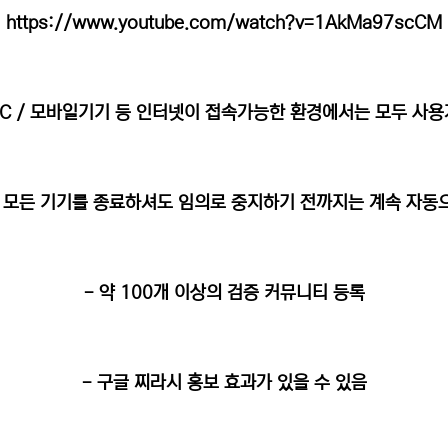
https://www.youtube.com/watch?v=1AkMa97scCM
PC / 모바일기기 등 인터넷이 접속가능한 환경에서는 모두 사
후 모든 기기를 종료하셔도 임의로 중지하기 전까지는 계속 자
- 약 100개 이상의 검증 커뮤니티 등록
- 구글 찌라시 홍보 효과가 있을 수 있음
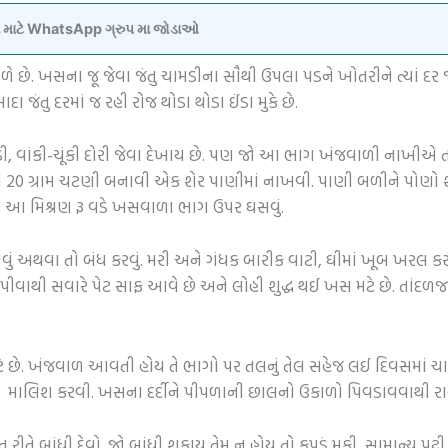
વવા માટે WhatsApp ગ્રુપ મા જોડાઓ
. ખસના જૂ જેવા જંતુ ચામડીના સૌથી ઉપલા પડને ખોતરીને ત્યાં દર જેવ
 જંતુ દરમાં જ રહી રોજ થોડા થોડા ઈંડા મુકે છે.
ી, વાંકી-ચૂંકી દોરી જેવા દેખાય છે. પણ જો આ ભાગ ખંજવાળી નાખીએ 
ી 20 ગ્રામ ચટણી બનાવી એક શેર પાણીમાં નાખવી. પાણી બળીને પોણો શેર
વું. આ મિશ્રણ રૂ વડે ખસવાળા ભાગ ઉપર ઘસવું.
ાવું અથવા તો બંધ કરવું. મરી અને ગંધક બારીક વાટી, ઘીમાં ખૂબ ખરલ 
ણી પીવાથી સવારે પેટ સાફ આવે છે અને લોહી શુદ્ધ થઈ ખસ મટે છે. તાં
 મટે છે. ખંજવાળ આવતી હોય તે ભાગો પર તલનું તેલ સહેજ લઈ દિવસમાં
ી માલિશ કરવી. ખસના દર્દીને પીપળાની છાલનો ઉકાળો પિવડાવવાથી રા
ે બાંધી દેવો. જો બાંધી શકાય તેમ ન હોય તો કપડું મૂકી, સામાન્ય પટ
---
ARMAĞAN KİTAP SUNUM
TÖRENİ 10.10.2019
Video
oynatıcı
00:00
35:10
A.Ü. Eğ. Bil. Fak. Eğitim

*Task item:*
I'd like the lines above from the one with "ભાગ ખંજવાળી નાખીએ" up to and including the one with "મૂકી, સામાન્ય પટ" copied exactly, with no other lines.

*Exercise output:*
ી, વાંકી-ચૂંકી દોરી જેવા દેખાય છે. પણ જો આ ભાગ ખંજવાળી નાખીએ 
ી 20 ગ્રામ ચટણી બનાવી એક શેર પાણીમાં નાખવી. પાણી બળીને પોણો શેર
વું. આ મિશ્રણ રૂ વડે ખસવાળા ભાગ ઉપર ઘસવું.
ાવું અથવા તો બંધ કરવું. મરી અને ગંધક બારીક વાટી, ઘીમાં ખૂબ ખરલ 
ણી પીવાથી સવારે પેટ સાફ આવે છે અને લોહી શુદ્ધ થઈ ખસ મટે છે. તાં
 મટે છે. ખંજવાળ આવતી હોય તે ભાગો પર તલનું તેલ સહેજ લઈ દિવસમાં
ી માલિશ કરવી. ખસના દર્દીને પીપળાની છાલનો ઉકાળો પિવડાવવાથી રા
ે બાંધી દેવો. જો બાંધી શકાય તેમ ન હોય તો કપડું મૂકી, સામાન્ય પટ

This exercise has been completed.